The amendment means expected revenue from the plastic tax will drop from €1.1 billion to around €300 million.

However, seeking to maintain a focus on the environment and appeal to the female vote, the government announced a steep cut in sales tax on biodegradable tampons.

“Value-added tax on compostable and biodegradable tampons will be reduced to 5 per cent from 22 per cent,” economy minister Roberto Gualtieri said on Twitter late on Thursday.

Leftist female lawmakers had led a campaign to slash the so-called #tampontax, recently a popular Twitter hashtag in Italy.

“This is a sign of civilisation, with a green vision,” Five Star Movement (M5S) deputy economy minister Laura Castelli said.

The proposed policies, which are set to come into effect in January, are yet to be approved in parliament.

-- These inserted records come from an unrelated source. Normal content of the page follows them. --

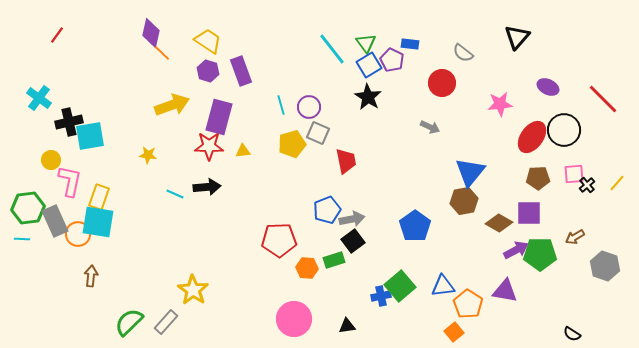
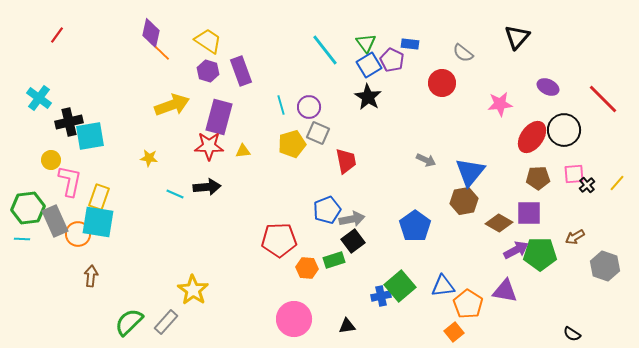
cyan line at (332, 49): moved 7 px left, 1 px down
gray arrow at (430, 127): moved 4 px left, 33 px down
yellow star at (148, 155): moved 1 px right, 3 px down
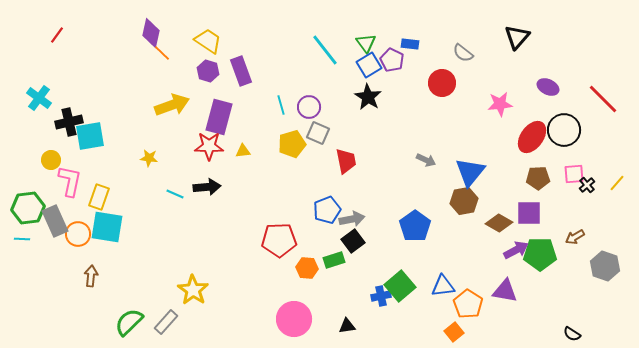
cyan square at (98, 222): moved 9 px right, 5 px down
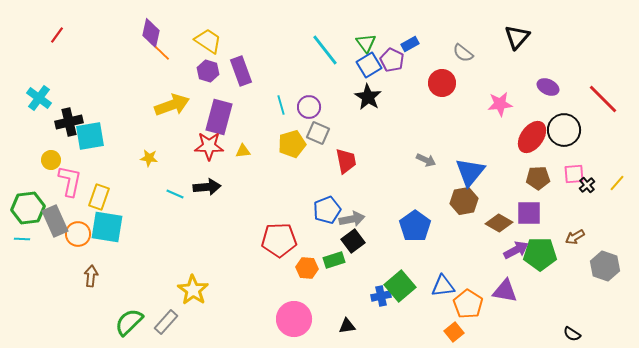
blue rectangle at (410, 44): rotated 36 degrees counterclockwise
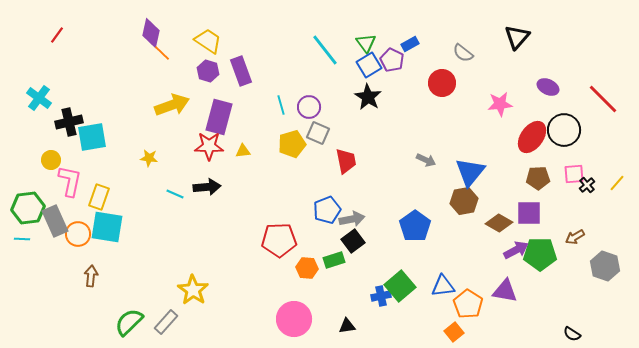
cyan square at (90, 136): moved 2 px right, 1 px down
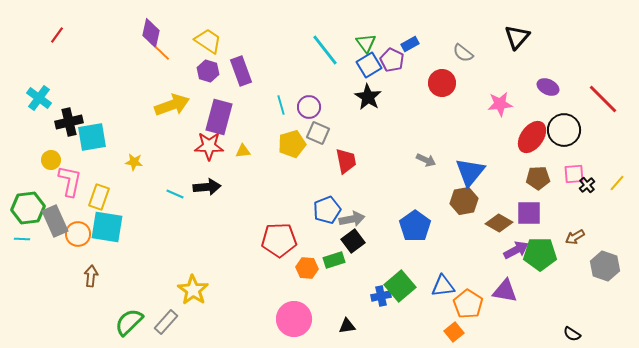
yellow star at (149, 158): moved 15 px left, 4 px down
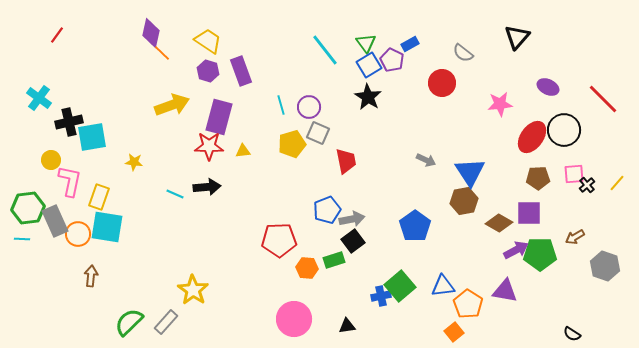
blue triangle at (470, 172): rotated 12 degrees counterclockwise
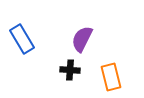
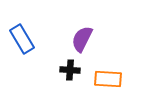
orange rectangle: moved 3 px left, 2 px down; rotated 72 degrees counterclockwise
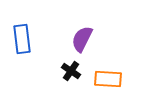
blue rectangle: rotated 24 degrees clockwise
black cross: moved 1 px right, 1 px down; rotated 30 degrees clockwise
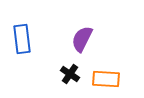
black cross: moved 1 px left, 3 px down
orange rectangle: moved 2 px left
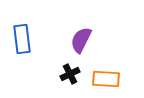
purple semicircle: moved 1 px left, 1 px down
black cross: rotated 30 degrees clockwise
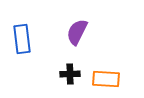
purple semicircle: moved 4 px left, 8 px up
black cross: rotated 24 degrees clockwise
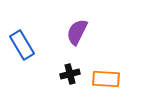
blue rectangle: moved 6 px down; rotated 24 degrees counterclockwise
black cross: rotated 12 degrees counterclockwise
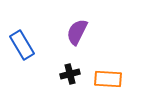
orange rectangle: moved 2 px right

While the planned plastic and sugar taxes were initially praised, both of these proposals have since been softened considerably after protests from producers and businesses.

Politicians behind the bill, most notably members of the M5S, said the plastic tax is an environmental policy.

But the plastic industry claims the tax has “no environmental purpose” and that “it only serves to ‘make cash’ and will only damage the environment, innovation, industry and workers”.

Trade association Plastics Europe said in a press release that “Italy is the second biggest producer of plastics products after Germany”, and claimed the “regressive tax” would put 50,000 jobs at risk in Italy.

The plan got a particularly hostile reception in the northern region of Emilia Romagna, which is set to hold an election on January 26.

Plastic packaging is a major source of income and employment in Emilia Romagna, one of Italy’s most industrialised regions.